Exercise prompt => Search the records below for "специфичным"; copy each line that has it.

Records shown =>
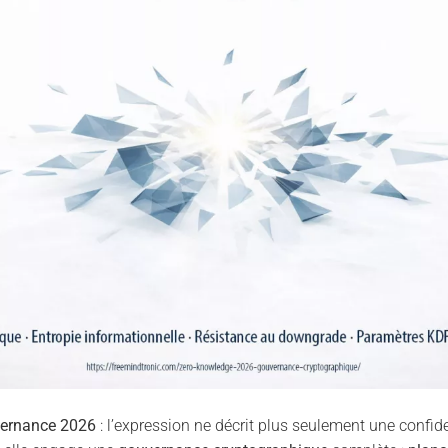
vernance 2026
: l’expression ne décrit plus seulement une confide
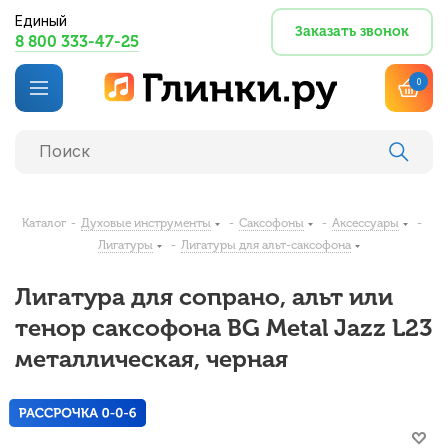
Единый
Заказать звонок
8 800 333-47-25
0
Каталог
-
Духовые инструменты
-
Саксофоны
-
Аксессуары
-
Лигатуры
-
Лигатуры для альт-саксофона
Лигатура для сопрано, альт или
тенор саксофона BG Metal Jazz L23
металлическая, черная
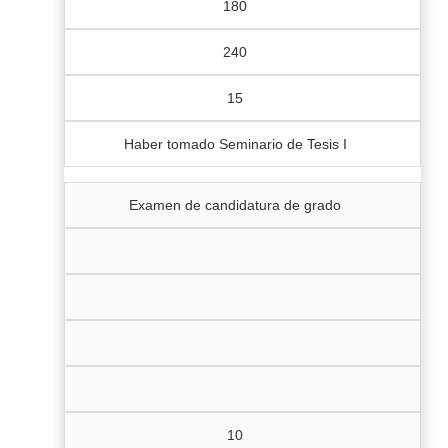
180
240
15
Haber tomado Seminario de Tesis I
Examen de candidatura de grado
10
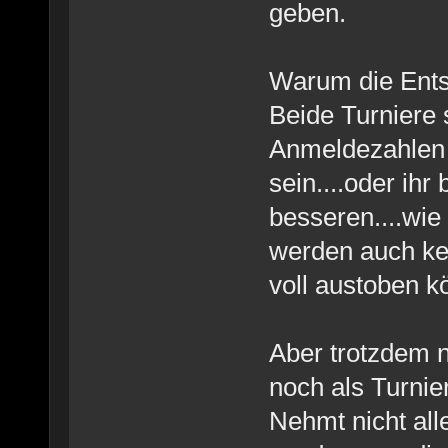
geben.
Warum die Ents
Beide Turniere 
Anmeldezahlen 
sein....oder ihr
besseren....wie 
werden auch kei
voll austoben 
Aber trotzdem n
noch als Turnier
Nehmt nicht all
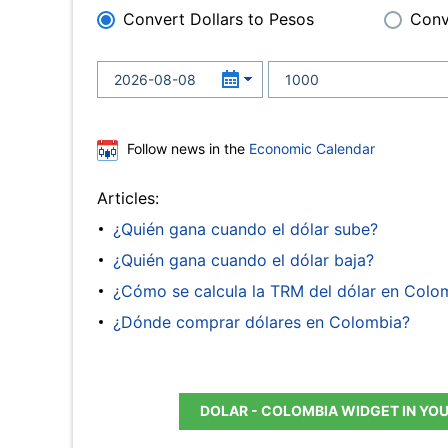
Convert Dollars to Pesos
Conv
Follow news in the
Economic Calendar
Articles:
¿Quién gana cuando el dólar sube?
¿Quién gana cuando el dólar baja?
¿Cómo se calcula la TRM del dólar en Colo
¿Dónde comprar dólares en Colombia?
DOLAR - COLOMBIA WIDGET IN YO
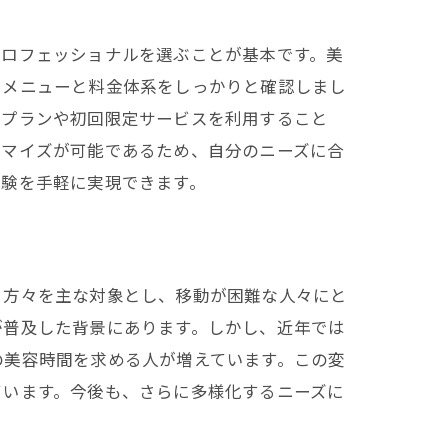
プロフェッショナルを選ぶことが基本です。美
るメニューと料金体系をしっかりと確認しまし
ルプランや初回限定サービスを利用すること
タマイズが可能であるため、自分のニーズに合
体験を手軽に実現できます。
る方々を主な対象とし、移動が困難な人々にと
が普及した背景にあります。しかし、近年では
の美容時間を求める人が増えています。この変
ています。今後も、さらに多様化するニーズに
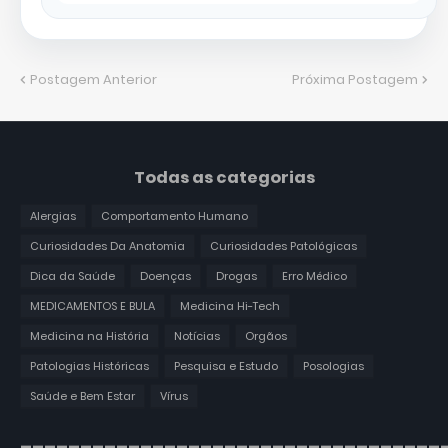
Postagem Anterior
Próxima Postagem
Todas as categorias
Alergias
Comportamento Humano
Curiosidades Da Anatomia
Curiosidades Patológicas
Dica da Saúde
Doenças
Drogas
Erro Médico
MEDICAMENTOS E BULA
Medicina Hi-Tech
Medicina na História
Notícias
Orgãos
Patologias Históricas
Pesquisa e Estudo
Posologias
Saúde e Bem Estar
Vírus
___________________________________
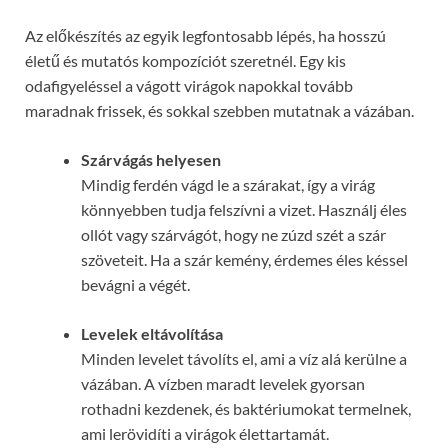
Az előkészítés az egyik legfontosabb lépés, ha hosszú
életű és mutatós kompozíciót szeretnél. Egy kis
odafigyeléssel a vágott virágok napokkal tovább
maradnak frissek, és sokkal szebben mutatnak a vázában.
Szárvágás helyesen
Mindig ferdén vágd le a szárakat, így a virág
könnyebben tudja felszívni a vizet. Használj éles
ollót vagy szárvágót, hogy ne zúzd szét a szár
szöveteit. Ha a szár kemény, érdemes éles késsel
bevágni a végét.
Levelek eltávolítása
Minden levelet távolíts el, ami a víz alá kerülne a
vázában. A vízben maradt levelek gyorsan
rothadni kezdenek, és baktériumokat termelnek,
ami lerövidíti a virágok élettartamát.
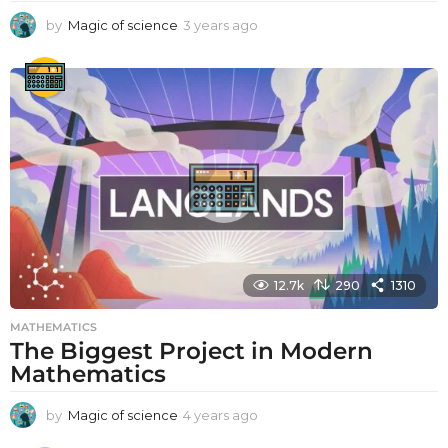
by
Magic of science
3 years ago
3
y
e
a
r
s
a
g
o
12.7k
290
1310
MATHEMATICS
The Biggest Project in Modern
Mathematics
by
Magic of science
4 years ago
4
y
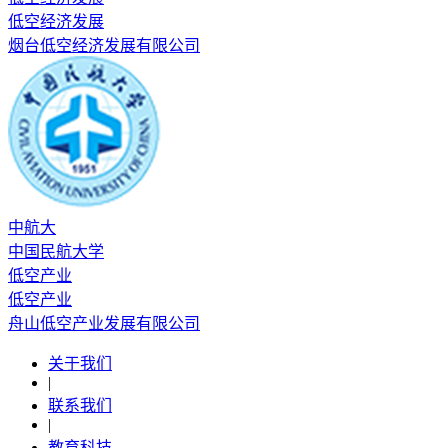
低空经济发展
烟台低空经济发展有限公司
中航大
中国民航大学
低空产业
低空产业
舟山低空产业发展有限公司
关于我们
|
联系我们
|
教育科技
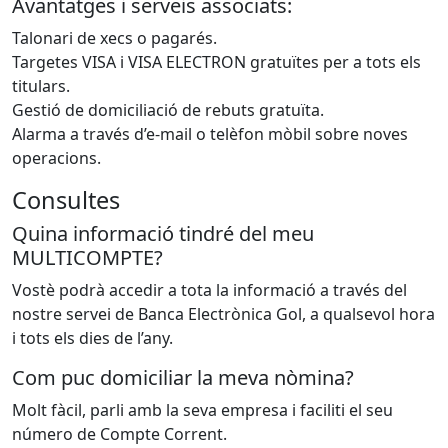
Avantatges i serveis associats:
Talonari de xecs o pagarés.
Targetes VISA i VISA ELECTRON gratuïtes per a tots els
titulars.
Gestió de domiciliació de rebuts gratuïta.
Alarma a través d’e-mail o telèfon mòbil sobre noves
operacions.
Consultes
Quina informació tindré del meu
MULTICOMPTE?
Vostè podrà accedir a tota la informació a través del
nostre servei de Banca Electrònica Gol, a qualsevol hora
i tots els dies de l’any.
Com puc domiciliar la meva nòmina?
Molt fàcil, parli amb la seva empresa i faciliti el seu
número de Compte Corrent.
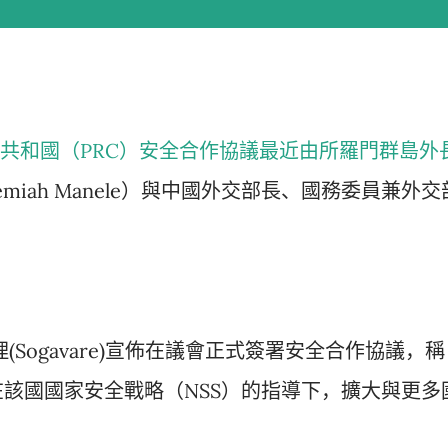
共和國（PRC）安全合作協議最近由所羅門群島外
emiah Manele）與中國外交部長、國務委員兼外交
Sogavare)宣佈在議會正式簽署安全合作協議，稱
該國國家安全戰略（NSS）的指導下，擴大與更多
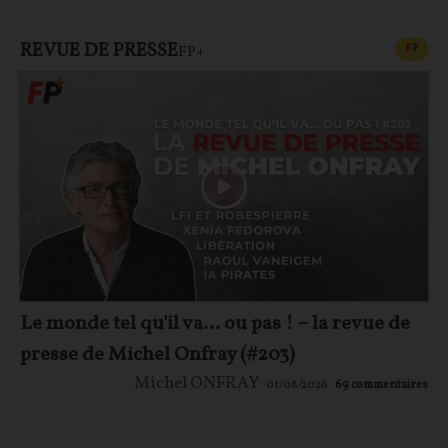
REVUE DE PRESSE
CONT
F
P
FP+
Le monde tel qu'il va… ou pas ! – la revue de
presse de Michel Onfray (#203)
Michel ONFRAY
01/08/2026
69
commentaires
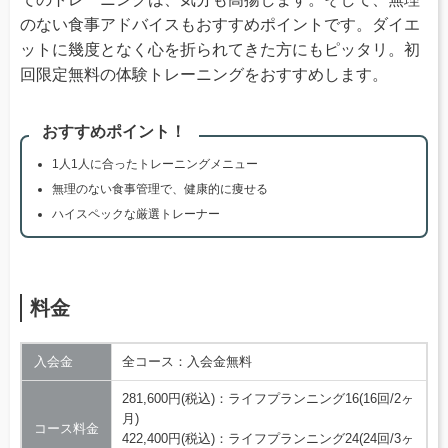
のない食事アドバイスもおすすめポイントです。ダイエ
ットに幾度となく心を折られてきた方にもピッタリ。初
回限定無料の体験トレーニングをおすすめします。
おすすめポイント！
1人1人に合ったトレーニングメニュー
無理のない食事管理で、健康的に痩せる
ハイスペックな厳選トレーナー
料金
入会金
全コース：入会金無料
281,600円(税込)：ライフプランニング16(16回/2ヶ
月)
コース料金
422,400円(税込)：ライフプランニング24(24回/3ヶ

--

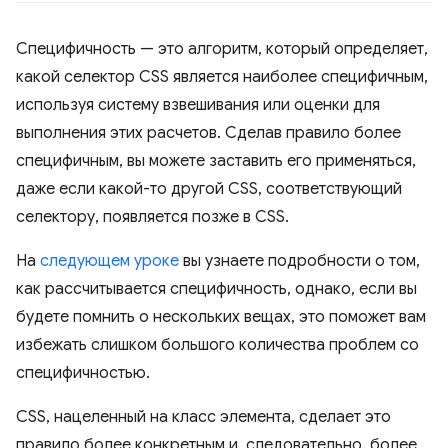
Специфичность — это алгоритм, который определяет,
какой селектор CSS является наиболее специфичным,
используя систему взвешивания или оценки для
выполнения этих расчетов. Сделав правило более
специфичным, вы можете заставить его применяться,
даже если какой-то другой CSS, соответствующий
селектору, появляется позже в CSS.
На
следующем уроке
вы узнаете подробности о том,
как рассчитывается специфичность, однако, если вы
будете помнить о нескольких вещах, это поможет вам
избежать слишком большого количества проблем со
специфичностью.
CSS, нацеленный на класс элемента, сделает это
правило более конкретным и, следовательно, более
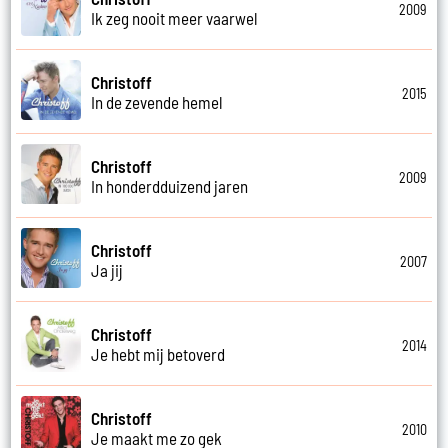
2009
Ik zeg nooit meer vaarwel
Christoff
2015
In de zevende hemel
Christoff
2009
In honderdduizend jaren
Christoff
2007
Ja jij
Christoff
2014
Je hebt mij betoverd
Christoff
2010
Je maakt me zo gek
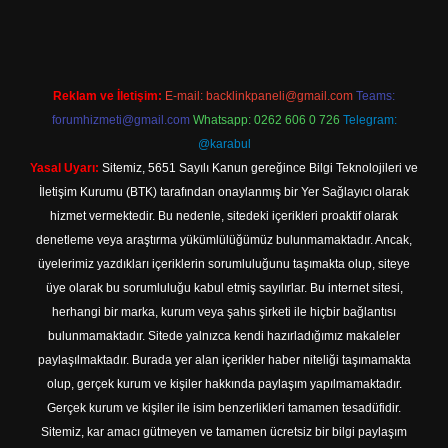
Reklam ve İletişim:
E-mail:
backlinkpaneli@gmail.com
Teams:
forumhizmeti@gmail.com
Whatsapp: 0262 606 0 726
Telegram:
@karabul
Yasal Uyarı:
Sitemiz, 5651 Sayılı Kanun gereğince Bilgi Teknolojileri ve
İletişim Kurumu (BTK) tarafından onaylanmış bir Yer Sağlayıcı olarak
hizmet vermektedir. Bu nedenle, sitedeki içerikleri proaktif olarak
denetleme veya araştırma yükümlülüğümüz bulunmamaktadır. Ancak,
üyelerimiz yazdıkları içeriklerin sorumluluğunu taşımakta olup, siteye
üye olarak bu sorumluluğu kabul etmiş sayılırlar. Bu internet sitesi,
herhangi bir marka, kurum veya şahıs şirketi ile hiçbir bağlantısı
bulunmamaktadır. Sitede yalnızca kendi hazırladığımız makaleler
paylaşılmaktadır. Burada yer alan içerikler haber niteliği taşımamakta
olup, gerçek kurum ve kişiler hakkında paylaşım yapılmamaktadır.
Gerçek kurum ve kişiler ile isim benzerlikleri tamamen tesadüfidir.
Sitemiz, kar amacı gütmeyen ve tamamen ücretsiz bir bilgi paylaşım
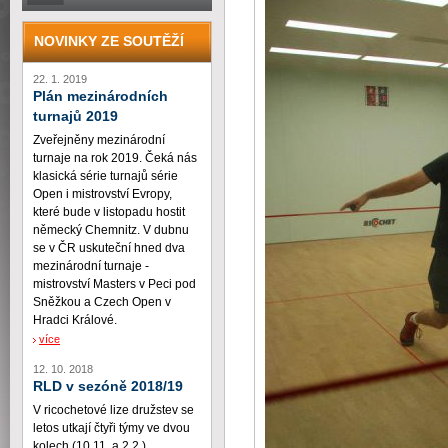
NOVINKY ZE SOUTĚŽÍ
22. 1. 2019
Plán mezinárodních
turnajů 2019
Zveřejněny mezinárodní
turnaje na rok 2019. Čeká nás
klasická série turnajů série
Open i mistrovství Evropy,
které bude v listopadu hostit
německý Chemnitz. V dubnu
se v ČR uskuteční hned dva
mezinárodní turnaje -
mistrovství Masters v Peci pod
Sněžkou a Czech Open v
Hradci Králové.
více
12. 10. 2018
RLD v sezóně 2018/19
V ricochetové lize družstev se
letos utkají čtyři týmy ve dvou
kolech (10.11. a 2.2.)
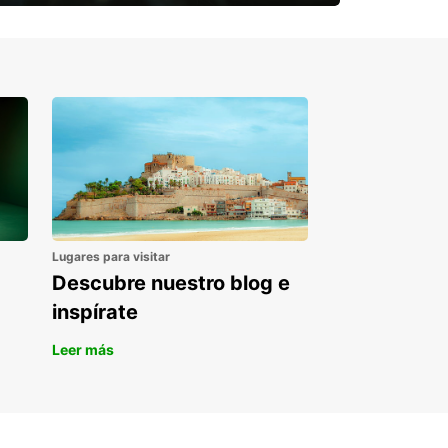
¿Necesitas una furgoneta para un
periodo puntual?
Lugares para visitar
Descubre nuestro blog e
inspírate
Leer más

Task solution =>
какой селектор CSS является наиболее специфичным,
специфичным, вы можете заставить его применяться,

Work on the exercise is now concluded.